### Data for processing
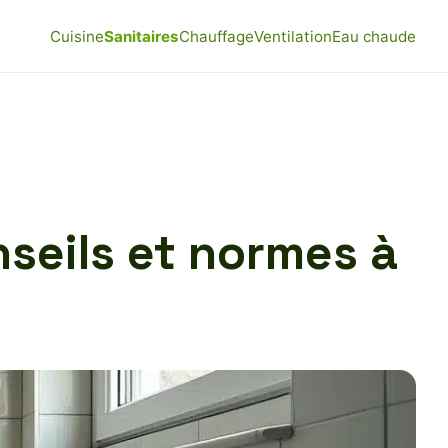
Cuisine
Sanitaires
Chauffage
Ventilation
Eau chaude
seils et normes à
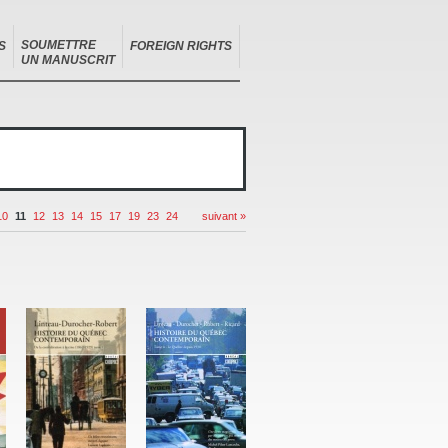
SOUMETTRE
S
FOREIGN RIGHTS
UN MANUSCRIT
10
11
12
13
14
15
17
19
23
24
suivant »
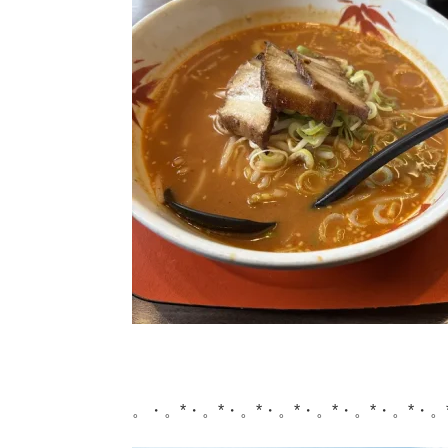
。・。*・。*・。*・。*・。*・。*・。*・。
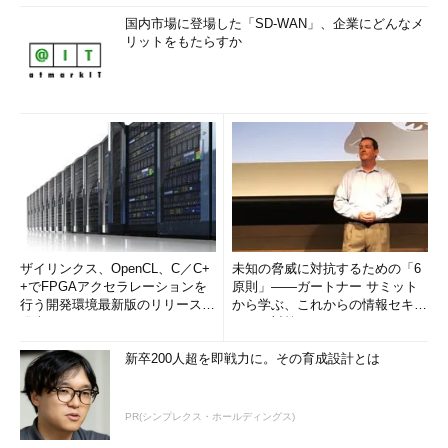
なお、米国時間21日にはHBO Sports（Time Warner傘下の有
料ケーブルTVチャネル）でラナディブを取り上げたドキュメン
国内市場に登場した「SD-WAN」、企業にどんなメ
リットをもたらすか
タリーが放映されていたようだ（下掲のビデオはその予告）。
Real Sports with Bryant Gumbel: NBA Owner Vivek
ザイリンクス、OpenCL、C／C+
未知の脅威に対抗するための「6
Ranadive Clip (HBO Sports)
+でFPGAアクセラレーションを
原則」――ガートナー サミット
行う開発環境最新版のリリースを
から学ぶ、これからの情報セキュ
文章の分解
発表
リティ対策
新卒200人超を即戦力に。その育成設計とは
上記の背景を踏まえて、冒頭の英文を少しずつ区切りながら読
み解いてみよう。
PR(シンプレクス・ホールディングス)
[1] Few in the crowd probably recognized Ranadive /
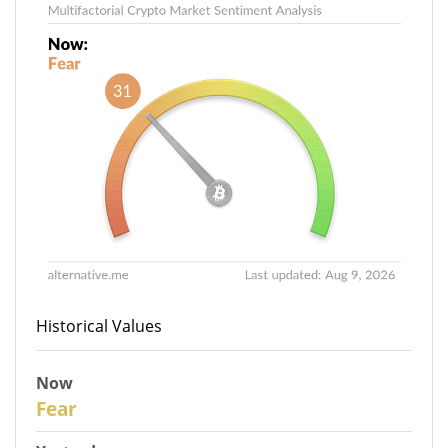
Historical Values
Now
31
Fear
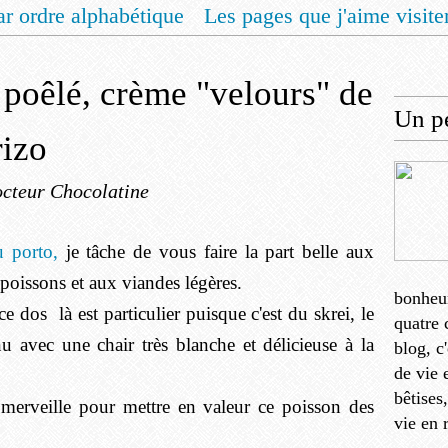
ar ordre alphabétique
Les pages que j'aime visite
 vous un livret de recettes pour Noël
Contact
 poêlé, crème "velours" de
Un pe
rizo
cteur Chocolatine
u porto,
je tâche de vous faire la part belle aux
 poissons et aux viandes légères.
bonheu
e dos là est particulier puisque c'est du skrei, le
quatre 
u avec une chair très blanche et délicieuse à la
blog, c
de vie 
bêtises
 à merveille pour mettre en valeur ce poisson des
vie en 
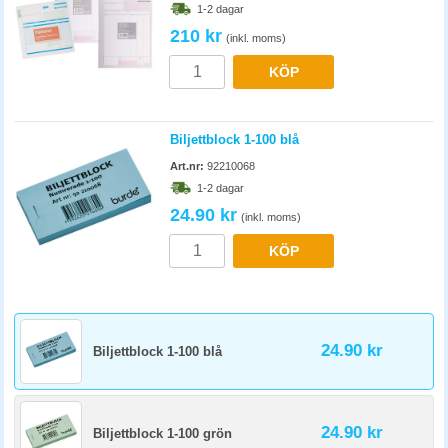
1-2 dagar
210 kr
(inkl. moms)
KÖP
Biljettblock 1-100 blå
Art.nr:
92210068
1-2 dagar
24.90 kr
(inkl. moms)
KÖP
24.90 kr
Biljettblock 1-100 blå
24.90 kr
Biljettblock 1-100 grön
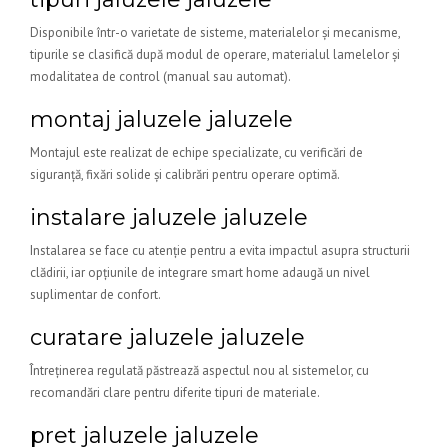
Disponibile într-o varietate de sisteme, materialelor și mecanisme,
tipurile se clasifică după modul de operare, materialul lamelelor și
modalitatea de control (manual sau automat).
montaj jaluzele jaluzele
Montajul este realizat de echipe specializate, cu verificări de
siguranță, fixări solide și calibrări pentru operare optimă.
instalare jaluzele jaluzele
Instalarea se face cu atenție pentru a evita impactul asupra structurii
clădirii, iar opțiunile de integrare smart home adaugă un nivel
suplimentar de confort.
curatare jaluzele jaluzele
Întreținerea regulată păstrează aspectul nou al sistemelor, cu
recomandări clare pentru diferite tipuri de materiale.
pret jaluzele jaluzele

### What needs to be done
The expected answer is one number: the count of lines in the listing that include the string "operare".

### Task answer
2